The ISAPI extension processes requests asynchronously. In this mode, the ISAPI extension returns calls to the worker process or to the IIS thread immediately, but the ECB remains available on the life cycle of the current request. The ECB contains mechanisms that enable ISAPI to know that requests have been processed (via the ECB). ServerSupportFunction method) (For more information, refer to the article developing the ISAPI extension), which allows the ECB to be released. This asynchronous processing can immediately release the ISAPI worker thread, and passes the processing to a separate thread managed by asp.net.
Asp. NET receives the ECB reference and uses it internally to receive information about the current request, such as server variables, post data, and it also returns information to the server. The ECB remains accessible (stay alive) before the request completes or before the timeout period. So asp.net can continue to communicate with it until the request processing is complete. The output is written to the ISAPI output stream (using the ECB.) WriteClient ()) Then the request is complete, and the ISAPI extension is notified of the request processing and releases the ECB. This implementation is very efficient, because. NET class is essentially a very "thin" (thin) wrapper for an efficient, unmanaged ISAPI ECB.

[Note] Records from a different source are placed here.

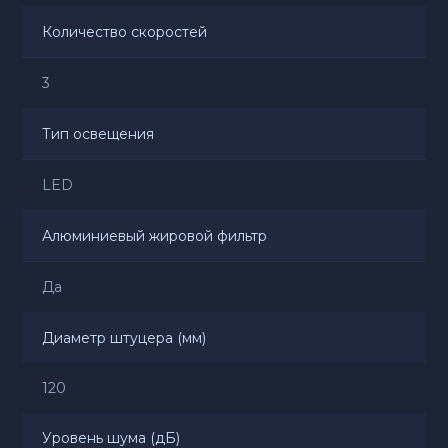
Количество скоростей
3
Тип освещения
LED
Алюминиевый жировой фильтр
Да
Диаметр штуцера (мм)
120
Уровень шума (дБ)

Loading. Net-a little mysterious.
Let's take a step back from here: I skipped. How the NET runtime is loaded. This is where things get a little blurry. I didn't find any documents in the process, and because we were talking about native code, there was no good way to decompile the ISAPI DLL and find it (mount. NET runtime code).
The best guess I can make is when the ISAPI extension accepts the first request that maps to the asp.net extension, the worker process is loaded. NET Runtime. Once the runtime exists, unmanaged code can request a Isapiruntime instance for the specified virtual directory (if it does not exist). Each virtual directory has its own application domain (AppDomain), when an independent application ( Refers to a asp.net program isapiruntime from the START process is always present in the application domain. Instantiation (which should mean isapiruntime instantiation) seems to be done through COM because the interface methods are exposed as COM callable methods.

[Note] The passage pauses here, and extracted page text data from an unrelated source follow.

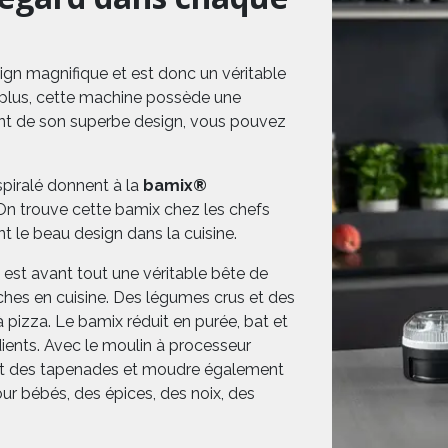
ign magnifique et est donc un véritable
plus, cette machine possède une
ant de son superbe design, vous pouvez
spiralé donnent à la
bamix®
 On trouve cette bamix chez les chefs
t le beau design dans la cuisine.
 est avant tout une véritable bête de
hes en cuisine. Des légumes crus et des
 pizza. Le bamix réduit en purée, bat et
ients. Avec le moulin à processeur
 et des tapenades et moudre également
our bébés, des épices, des noix, des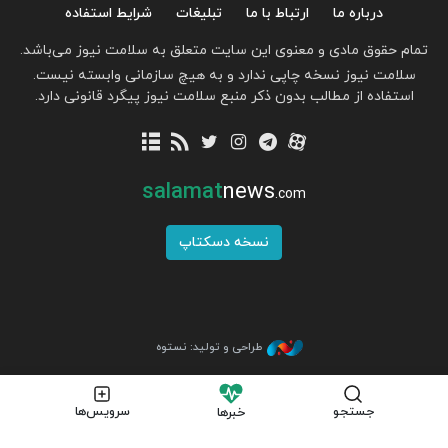
درباره ما
ارتباط با ما
تبلیغات
شرایط استفاده
تمام حقوق مادی و معنوی این سایت متعلق به سلامت نیوز می‌باشد.
سلامت نیوز نسخه چاپی ندارد و به هیچ سازمانی وابسته نیست.
استفاده از مطالب بدون ذکر منبع سلامت نیوز پیگرد قانونی دارد.
salamat
news
.com
نسخه دسکتاپ
طراحی و تولید: نستوه
جستجو
سرویس‌ها
خبرها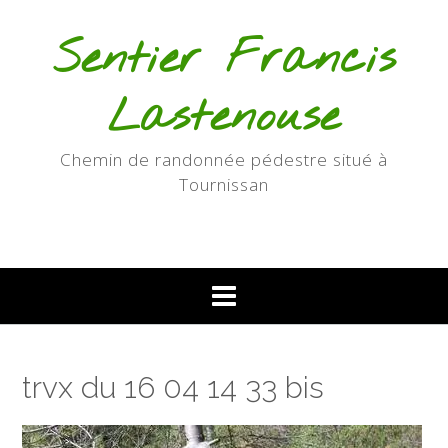
Skip
to
Sentier Francis
content
Lastenouse
Chemin de randonnée pédestre situé à
Tournissan
trvx du 16 04 14 33 bis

When the first request for a virtual directory arrives, System.Web.Hosting.AppDomainFactory.Create () function is invoked to create an instance of a isapiruntime. This starts the application's startup process. This call receives the type of the application, the module name and the virtual directory information, This information is asp.net used to create the application domain and to start the ASP.net program for this virtual directory. This HttpRuntime instance is the text of this HttpRuntime derived object, But httpruntime is a sealed class, and the suspected original error is created in a new application domain. Each virtual directory (that is, a asp.net application) hosts a separate application domain. And they are loaded only when a specific ASP.net program is requested. The ISAPI extension manages instances of these httpruntime objects and routes internal requests to the correct HttpRuntime object based on the requested virtual directory.
Figure 4-ISAPI requests the process of using some undocumented classes, interfaces, and calling many factory methods to transfer to the ASP.net HTTP pipeline. Each Web program/virtual directory runs in its own application domain, the caller (an ISAPI DLL) A reference to the Iisapiruntime interface is maintained to trigger the ASP.NET request processing.